Commits · bebff73ce59d7b28a85b6ba63ed81d378d03223c · nexedi / linux

30 Aug, 2002 40 commits

Andrew Morton authored Aug 30, 2002

mpage_writepages() does a lock_page() on pages to be written back, even
when it is being used for page reclaim writeback.

This is normally OK, because the page is unlocked quickly - pages are
unlocked during writeback and nobody should be performing __GFP_FS
allocations inside lock_page().

But it has introduced a ranking problem in ext3:

generic_file_write
->lock_page
  ->ext3_prepare_write
    ->journal_start	(waits for a commit)

versus

ext3_create()
->journal_start()
  ->ext3_new_inode(GFP_KERNEL)
    ->page reclaim
      ->mpage_writepages
        ->lock_page	(locks up, transaction is held open)

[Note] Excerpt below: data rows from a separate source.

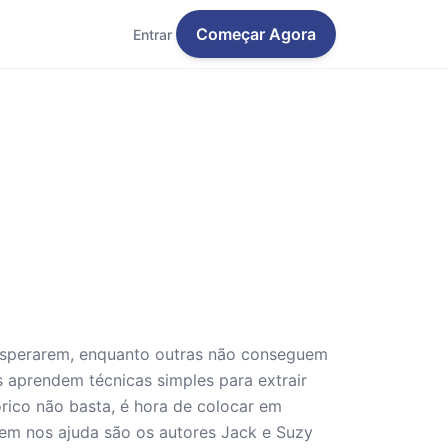
Começar Agora
Entrar
osperarem, enquanto outras não conseguem
es aprendem técnicas simples para extrair
rico não basta, é hora de colocar em
em nos ajuda são os autores Jack e Suzy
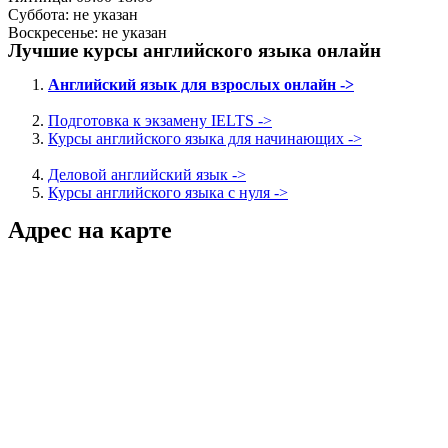
Суббота: не указан
Воскресенье: не указан
Лучшие курсы английского языка онлайн
Английский язык для взрослых онлайн ->
Подготовка к экзамену IELTS ->
Курсы английского языка для начинающих ->
Деловой английский язык ->
Курсы английского языка с нуля ->
Адрес на карте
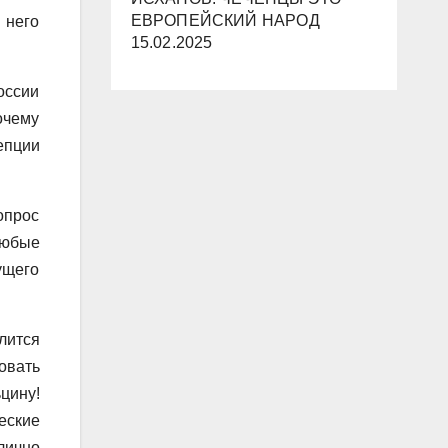
ЕВРОПЕЙСКИЙ НАРОД
 него
15.02.2025
оссии
очему
епции
опрос
любые
ущего
лится
овать
цину!
еские
лично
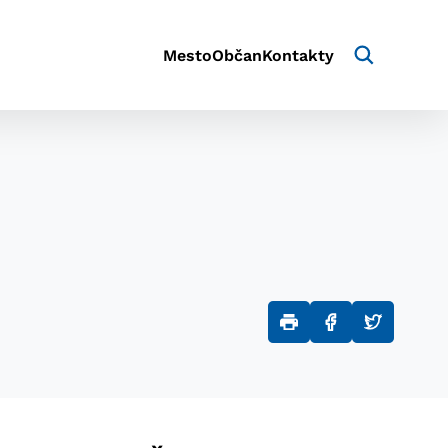
Mesto
Občan
Kontakty
aktivite a preferenciách.
e alebo aby sa uložila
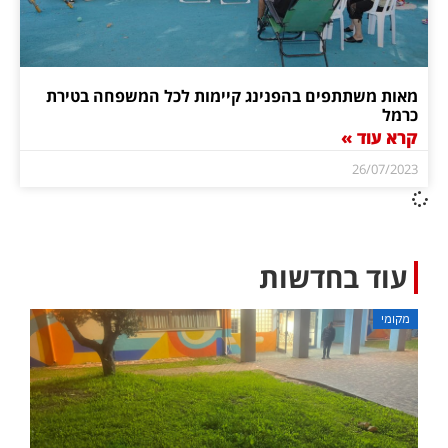
מאות משתתפים בהפנינג קיימות לכל המשפחה בטירת
כרמל
קרא עוד »
26/07/2023
עוד בחדשות
מקומי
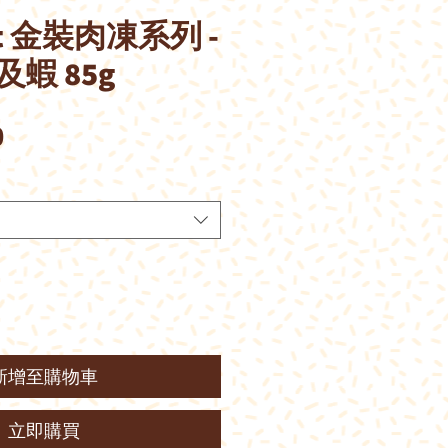
tit 金裝肉凍系列 -
蝦 85g
價
0
格
新增至購物車
立即購買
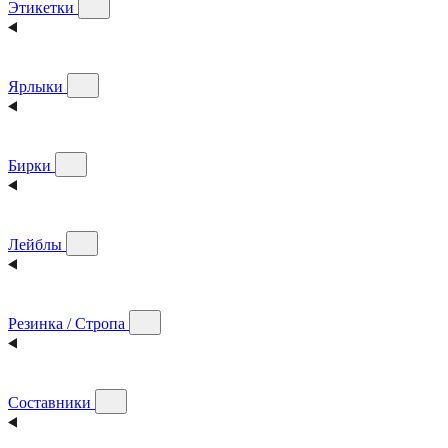
Этикетки
Ярлыки
Бирки
Лейблы
Резинка / Стропа
Составники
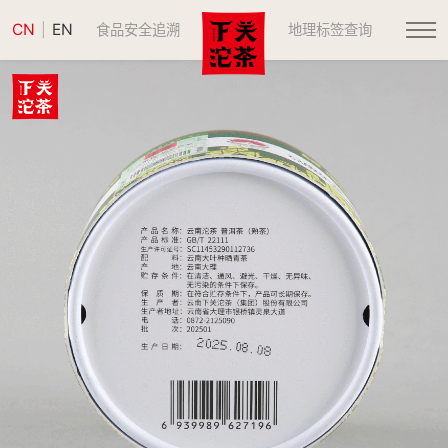
CN
EN
|
食品安全追溯
地理标签查询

Maybe sometime, I'll have to turn mpage_writepages' lock_page into a
trylock if the caller is PF_MEMALLOC.  But for now, let's make ext3's
inside-transaction allocations use GFP_NOFS.  There is only one of them.

bebff73c

[PATCH] writeback correctness and efficiency changes · ec12ac49

Andrew Morton authored Aug 30, 2002

This is a performance and correctness fix against the writeback paths.

The writeback code has competing requirements.  Sometimes it is used
for "memory cleansing": kupdate, bdflush, writer throttling, page
allocator writeback, etc.  And sometimes this same code is used for
data integrity pruposes: fsync, msync, fdatasync, sync, umount, various
other kernel-internal uses.

The problem is: how to handle a dirty buffer or page which is currently
under writeback.

For memory cleansing, we just want to skip that buffer/page and go onto
the next one.  But for sync, we must wait on the old writeback and then
start new writeback.

mpage_writepages() is current correct for cleansing, but incorrect for
sync.  block_write_full_page() is currently correct for sync, but
inefficient for cleansing.

The fix is fairly simple.

- In mpage_writepages(), don't skip the page is it's a sync
operation.

- In block_write_full_page(), skip the buffer if it is a sync
operation.  And return -EAGAIN to tell the caller that the writeout
didn't work out.  The caller must then set the page dirty again and
move it onto mapping->dirty_pages.

This is an extension of the writepage API: writepage can now return
EAGAIN.  There are only three callers, and they have been updated.

fail_writepage() and ext3_writepage() were actually doing this by
hand.  They have been changed to return -EAGAIN.  NTFS will want to
be able to return -EAGAIN from its writepage as well.

- A sticky question is: how to tell the writeout code which mode it
is operating in?  Cleansing or sync?

It's such a tiny code change that I didn't have the heart to go and
propagate a `mode' argument down every instance of writepages() and
writepage() in the kernel.  So I passed it in via current->flags.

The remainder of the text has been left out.